Genre: Nonfiction Rating: ⭐⭐⭐
After reading William Elliott Hazelgrove’s books about the Titanic and Cassie Chadwick, I was so excited to see he was publishing a book about F. Scott Fitzgerald and The Great Gatsby! The book was certainly enjoyable, but didn’t necessarily live up to the other two I’ve read by Hazelgrove.
I absolutely love the idea behind the book, to tell the story of how The Great Gatsby became one of the greatest American novels ever written. One of my favorite parts was reading about the publication process, and finding out that the novel gained popularity during WWII through Armed Service Editions. The fact that this novel that everyone knows and loves might have been unheard of if it weren’t for this book giveaway during WWII is astounding!
Furthermore, I thought Hazelgrove captured Scott and Zelda Fitzgerald exceptionally well in his writing.

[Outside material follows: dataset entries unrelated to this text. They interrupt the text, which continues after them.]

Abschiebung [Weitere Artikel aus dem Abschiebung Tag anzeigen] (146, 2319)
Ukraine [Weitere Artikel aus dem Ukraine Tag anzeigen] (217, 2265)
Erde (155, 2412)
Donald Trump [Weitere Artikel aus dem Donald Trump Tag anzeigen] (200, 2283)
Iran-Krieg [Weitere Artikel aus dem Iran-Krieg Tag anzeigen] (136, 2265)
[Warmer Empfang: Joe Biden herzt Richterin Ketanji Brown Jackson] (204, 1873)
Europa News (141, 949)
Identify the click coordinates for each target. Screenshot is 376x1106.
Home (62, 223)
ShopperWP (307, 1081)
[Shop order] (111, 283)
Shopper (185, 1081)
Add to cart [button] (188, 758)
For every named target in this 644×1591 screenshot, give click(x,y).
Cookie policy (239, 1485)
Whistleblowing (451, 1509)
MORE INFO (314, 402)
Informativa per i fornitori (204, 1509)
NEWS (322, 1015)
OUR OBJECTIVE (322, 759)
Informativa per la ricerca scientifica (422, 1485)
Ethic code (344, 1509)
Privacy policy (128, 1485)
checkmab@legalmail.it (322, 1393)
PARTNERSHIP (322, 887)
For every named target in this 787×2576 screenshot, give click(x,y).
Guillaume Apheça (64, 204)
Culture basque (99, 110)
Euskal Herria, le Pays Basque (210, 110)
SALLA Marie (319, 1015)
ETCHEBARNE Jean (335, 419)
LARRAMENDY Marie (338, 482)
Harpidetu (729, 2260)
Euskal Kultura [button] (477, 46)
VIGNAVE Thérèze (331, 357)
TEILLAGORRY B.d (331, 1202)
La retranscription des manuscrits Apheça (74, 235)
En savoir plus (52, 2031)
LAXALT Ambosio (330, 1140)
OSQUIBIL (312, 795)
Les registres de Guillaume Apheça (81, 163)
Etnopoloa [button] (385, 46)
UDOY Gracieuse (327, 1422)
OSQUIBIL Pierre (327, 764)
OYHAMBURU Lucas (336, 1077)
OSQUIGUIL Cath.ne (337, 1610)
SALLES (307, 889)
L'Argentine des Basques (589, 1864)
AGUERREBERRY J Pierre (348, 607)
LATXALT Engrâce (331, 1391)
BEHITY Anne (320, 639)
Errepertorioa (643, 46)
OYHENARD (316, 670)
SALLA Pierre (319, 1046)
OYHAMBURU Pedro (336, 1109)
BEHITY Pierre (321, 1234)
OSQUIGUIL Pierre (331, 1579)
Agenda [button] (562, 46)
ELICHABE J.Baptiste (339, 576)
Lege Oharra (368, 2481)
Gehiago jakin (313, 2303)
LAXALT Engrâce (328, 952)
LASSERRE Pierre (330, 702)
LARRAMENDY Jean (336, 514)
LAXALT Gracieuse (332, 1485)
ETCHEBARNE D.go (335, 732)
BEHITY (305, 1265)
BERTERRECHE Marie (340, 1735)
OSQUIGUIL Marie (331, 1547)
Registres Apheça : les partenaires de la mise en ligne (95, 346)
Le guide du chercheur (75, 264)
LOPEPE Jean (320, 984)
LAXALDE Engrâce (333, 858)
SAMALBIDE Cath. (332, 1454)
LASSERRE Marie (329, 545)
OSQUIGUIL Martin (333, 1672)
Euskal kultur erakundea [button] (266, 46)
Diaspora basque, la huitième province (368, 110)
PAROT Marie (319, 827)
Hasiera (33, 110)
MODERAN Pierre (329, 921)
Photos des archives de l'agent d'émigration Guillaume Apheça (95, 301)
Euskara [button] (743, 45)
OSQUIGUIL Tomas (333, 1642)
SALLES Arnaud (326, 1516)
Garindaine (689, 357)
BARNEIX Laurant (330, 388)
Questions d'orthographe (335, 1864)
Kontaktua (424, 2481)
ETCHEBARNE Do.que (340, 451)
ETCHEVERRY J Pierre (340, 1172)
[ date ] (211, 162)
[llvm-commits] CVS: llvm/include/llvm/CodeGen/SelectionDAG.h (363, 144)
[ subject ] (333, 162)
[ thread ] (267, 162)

While I knew a little bit about the couple before reading this book, I didn’t know a lot, and Hazelgrove really made them come alive. Similarly, I appreciated that their depictions were not sugarcoated. While that made me like them (especially Scott) less than I did before, it was important that the book stayed true to their personalities.
That being said, I think the book was a bit unclear in some aspects. For one, it is not written in chronological order, which normally doesn’t bother me, but it was a little difficult to follow. Likewise, I enjoyed the fact that some of Scott’s and Zelda’s quotes from their books were included, but it was not apparent at the beginning of the book that these quotes reflected their relationship and real-life experiences. It would have been better if Hazelgrove had shared at the beginning of the book that Scott and Zelda later stated that some of their fictional works applied to their lives.
Finally, after reading the entirety of this book, I’m not sure that the title is completely accurate. While it is about the process of writing and publishing The Great Gatsby, it seemed like that took a backseat to Scott and Zelda Fitzgerald’s tumultuous relationship. Although this was still an interesting topic, it was not altogether expected based on the title.
As a whole, Writing Gatsby by William Elliott Hazelgrove was pretty good! His books about the Titanic and Cassie Chadwick are in another category in my opinion, but this was definitely worth the read!